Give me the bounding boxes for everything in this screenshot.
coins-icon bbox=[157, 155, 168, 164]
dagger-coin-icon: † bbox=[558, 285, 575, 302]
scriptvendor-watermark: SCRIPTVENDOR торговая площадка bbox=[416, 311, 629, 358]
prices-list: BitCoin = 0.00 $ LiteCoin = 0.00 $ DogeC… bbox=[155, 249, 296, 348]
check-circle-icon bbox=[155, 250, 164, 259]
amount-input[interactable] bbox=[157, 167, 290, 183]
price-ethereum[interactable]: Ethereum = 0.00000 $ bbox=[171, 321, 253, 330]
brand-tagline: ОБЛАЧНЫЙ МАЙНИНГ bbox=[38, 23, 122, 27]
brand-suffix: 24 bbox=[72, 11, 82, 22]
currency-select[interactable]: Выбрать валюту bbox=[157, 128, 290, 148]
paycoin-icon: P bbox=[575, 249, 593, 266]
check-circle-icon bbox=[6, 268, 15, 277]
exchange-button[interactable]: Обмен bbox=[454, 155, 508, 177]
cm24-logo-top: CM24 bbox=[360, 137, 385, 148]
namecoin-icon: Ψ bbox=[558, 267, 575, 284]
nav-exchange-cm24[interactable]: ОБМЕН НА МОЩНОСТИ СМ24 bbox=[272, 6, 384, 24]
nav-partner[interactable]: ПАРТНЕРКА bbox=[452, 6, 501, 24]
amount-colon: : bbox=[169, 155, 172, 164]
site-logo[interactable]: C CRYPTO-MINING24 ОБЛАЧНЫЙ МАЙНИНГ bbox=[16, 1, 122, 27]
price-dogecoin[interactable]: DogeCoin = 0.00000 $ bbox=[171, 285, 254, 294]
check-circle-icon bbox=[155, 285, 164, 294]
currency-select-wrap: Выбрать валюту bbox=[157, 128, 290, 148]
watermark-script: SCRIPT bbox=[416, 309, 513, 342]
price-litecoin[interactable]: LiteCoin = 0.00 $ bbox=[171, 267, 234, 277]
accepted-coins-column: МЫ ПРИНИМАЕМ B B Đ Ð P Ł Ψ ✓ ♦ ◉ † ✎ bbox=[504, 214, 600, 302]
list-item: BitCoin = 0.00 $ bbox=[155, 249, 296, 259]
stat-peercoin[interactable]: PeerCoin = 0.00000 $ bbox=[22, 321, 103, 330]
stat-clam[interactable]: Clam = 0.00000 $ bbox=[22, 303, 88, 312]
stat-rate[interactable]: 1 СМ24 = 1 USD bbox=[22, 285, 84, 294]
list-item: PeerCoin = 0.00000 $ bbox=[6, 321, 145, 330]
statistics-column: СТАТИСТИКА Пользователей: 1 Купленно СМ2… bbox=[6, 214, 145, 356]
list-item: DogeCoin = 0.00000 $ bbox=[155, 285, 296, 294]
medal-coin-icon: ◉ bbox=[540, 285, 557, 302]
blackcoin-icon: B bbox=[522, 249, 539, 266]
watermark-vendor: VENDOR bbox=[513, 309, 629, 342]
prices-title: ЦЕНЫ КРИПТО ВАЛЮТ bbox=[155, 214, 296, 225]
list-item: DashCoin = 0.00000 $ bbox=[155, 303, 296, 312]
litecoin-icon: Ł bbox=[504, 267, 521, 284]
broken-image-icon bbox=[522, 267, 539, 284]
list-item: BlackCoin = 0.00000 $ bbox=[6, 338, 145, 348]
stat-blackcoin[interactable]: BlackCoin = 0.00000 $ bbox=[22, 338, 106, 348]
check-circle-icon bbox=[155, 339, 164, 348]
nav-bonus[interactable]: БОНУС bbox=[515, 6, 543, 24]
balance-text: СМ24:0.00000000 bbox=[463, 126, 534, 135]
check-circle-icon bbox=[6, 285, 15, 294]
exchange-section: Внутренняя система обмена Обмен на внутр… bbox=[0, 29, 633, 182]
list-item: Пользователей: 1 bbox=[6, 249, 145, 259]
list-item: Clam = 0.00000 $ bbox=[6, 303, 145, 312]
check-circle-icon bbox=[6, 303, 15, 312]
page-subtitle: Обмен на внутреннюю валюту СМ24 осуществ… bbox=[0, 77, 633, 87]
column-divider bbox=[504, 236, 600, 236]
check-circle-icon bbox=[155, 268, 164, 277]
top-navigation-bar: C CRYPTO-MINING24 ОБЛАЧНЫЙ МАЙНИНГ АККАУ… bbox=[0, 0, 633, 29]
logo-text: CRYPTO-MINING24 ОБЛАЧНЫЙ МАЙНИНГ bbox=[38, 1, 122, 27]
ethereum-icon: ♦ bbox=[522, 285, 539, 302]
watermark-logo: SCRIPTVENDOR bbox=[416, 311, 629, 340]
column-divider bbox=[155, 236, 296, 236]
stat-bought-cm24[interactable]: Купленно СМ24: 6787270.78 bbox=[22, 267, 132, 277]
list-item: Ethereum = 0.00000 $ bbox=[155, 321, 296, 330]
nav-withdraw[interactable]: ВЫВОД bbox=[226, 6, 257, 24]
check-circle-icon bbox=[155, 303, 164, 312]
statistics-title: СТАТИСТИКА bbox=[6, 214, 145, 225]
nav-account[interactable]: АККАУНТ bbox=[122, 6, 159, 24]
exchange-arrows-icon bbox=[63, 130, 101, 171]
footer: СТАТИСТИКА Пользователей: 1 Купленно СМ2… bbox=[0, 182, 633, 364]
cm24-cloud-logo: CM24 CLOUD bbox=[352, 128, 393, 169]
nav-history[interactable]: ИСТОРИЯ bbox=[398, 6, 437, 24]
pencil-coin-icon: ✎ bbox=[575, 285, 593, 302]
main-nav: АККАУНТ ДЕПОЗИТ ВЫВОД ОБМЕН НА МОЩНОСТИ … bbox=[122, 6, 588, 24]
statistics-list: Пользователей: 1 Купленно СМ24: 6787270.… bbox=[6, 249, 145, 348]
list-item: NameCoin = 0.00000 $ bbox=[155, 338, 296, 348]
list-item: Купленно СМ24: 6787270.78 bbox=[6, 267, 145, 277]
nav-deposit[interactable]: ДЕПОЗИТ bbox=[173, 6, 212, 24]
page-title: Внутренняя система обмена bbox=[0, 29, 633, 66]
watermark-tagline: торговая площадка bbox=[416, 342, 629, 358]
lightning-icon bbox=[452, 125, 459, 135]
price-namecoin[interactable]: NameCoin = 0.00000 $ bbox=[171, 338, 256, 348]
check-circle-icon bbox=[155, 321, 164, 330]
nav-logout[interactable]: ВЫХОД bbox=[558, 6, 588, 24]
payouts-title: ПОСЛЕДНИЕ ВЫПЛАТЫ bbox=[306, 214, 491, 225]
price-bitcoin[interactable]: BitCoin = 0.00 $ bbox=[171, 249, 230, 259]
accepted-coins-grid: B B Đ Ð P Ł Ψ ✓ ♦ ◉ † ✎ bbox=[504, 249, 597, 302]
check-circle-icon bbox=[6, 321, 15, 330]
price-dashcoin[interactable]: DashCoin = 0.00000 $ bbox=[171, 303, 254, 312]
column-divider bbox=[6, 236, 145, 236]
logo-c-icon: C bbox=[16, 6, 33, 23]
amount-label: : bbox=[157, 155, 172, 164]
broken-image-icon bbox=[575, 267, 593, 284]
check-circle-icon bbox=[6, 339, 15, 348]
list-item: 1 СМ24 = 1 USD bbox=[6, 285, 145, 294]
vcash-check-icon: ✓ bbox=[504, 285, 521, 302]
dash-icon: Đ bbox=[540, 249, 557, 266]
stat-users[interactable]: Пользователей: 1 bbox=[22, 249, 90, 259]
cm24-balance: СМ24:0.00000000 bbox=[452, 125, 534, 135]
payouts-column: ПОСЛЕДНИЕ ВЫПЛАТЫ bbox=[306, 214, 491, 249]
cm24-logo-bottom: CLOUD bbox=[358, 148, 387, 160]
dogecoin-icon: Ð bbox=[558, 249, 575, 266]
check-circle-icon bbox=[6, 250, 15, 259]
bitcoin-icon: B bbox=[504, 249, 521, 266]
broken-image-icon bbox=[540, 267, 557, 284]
^^^^
Copy from the entries above each line in which the string "CLOUD" can be found.

cm24-cloud-logo: CM24 CLOUD bbox=[352, 128, 393, 169]
cm24-logo-bottom: CLOUD bbox=[358, 148, 387, 160]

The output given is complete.